Task details: Within this material, find every line where the string "IOSHA" appears, and copy it out.

Supplied entries:
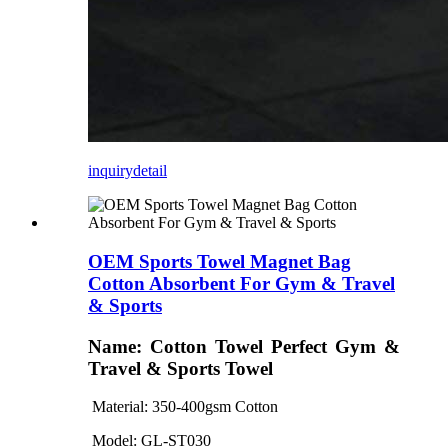
inquiry
detail
OEM Sports Towel Magnet Bag
Cotton Absorbent For Gym & Travel
& Sports
Name: Cotton Towel Perfect Gym &
Travel & Sports Towel
Material: 350-400gsm Cotton
Model: GL
-ST030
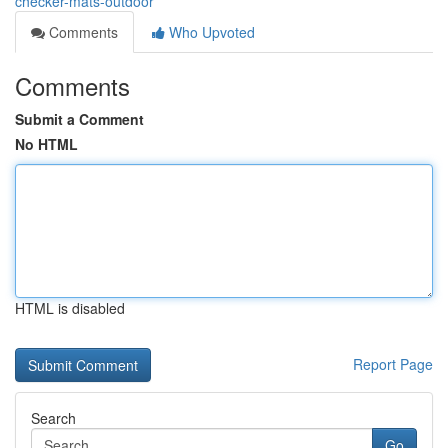
checker-mats-outdoor
Comments
Who Upvoted
Comments
Submit a Comment
No HTML
HTML is disabled
Report Page
Search
Go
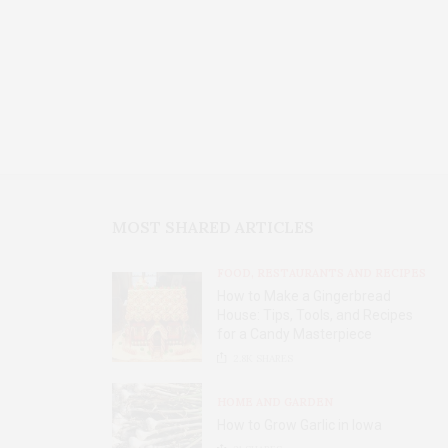
MOST SHARED ARTICLES
FOOD, RESTAURANTS AND RECIPES
How to Make a Gingerbread
House: Tips, Tools, and Recipes
for a Candy Masterpiece
2.8K
SHARES
HOME AND GARDEN
How to Grow Garlic in Iowa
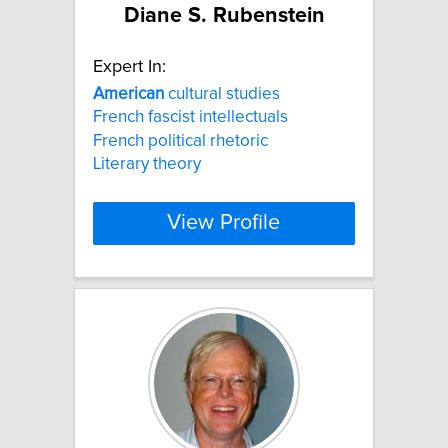
Diane S. Rubenstein
Expert In:
American
cultural studies
French fascist intellectuals
French political rhetoric
Literary theory
View Profile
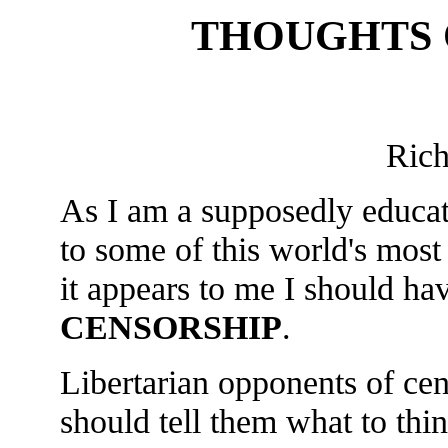
THOUGHTS 
Ric
As I am a supposedly educa
to some of this world's most
it appears to me I should ha
CENSORSHIP
.
Libertarian opponents of cen
should tell them what to thi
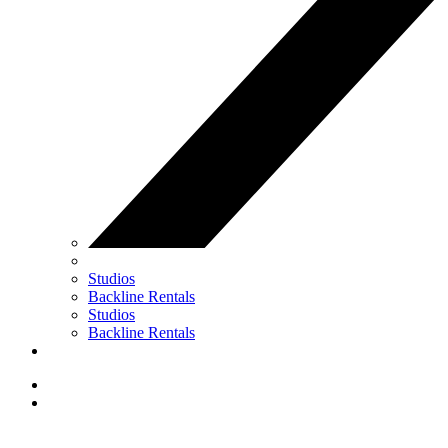
Studios
Backline Rentals
Studios
Backline Rentals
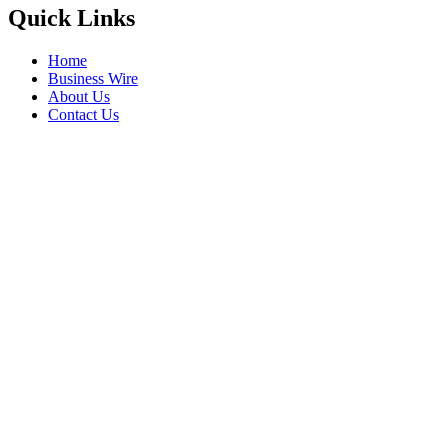
Quick Links
Home
Business Wire
About Us
Contact Us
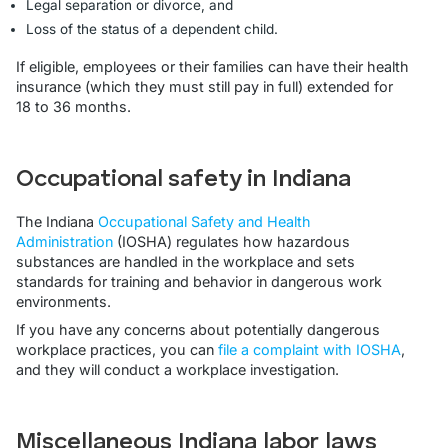
Legal separation or divorce, and
Loss of the status of a dependent child.
If eligible, employees or their families can have their health
insurance (which they must still pay in full) extended for
18 to 36 months.
Occupational safety in Indiana
The Indiana
Occupational Safety and Health
Administration
(IOSHA) regulates how hazardous
substances are handled in the workplace and sets
standards for training and behavior in dangerous work
environments.
If you have any concerns about potentially dangerous
workplace practices, you can
file a complaint with IOSHA
,
and they will conduct a workplace investigation.
Miscellaneous Indiana labor laws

Exercise output:
(IOSHA) regulates how hazardous
file a complaint with IOSHA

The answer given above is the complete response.